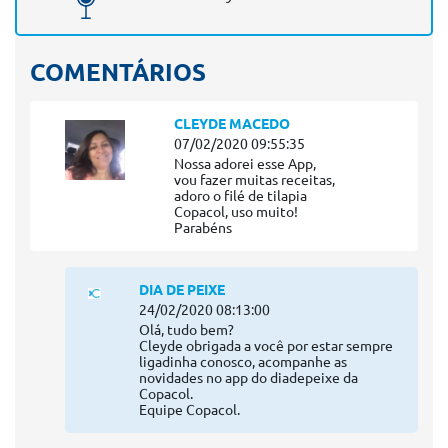
COMENTÁRIOS
CLEYDE MACEDO
07/02/2020 09:55:35
Nossa adorei esse App,
vou fazer muitas receitas,
adoro o filé de tilapia
Copacol, uso muito!
Parabéns
DIA DE PEIXE
24/02/2020 08:13:00
Olá, tudo bem?
Cleyde obrigada a você por estar sempre
ligadinha conosco, acompanhe as
novidades no app do diadepeixe da
Copacol.
Equipe Copacol.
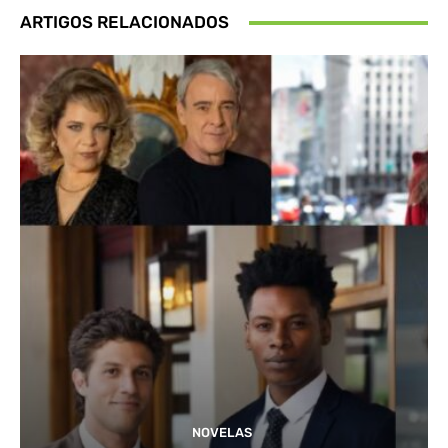
ARTIGOS RELACIONADOS
NOVELAS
================================
ABOUT THIS EXERCISE ▸ Write out an exact copy of the lines beginning at the line that contains "Copacol, uso muito!" and ending at the last line of the listing. Exclude pictures.

YOUR RESPONSE ▸
Copacol, uso muito!
Parabéns
DIA DE PEIXE
24/02/2020 08:13:00
Olá, tudo bem?
Cleyde obrigada a você por estar sempre
ligadinha conosco, acompanhe as
novidades no app do diadepeixe da
Copacol.
Equipe Copacol.
ARTIGOS RELACIONADOS
NOVELAS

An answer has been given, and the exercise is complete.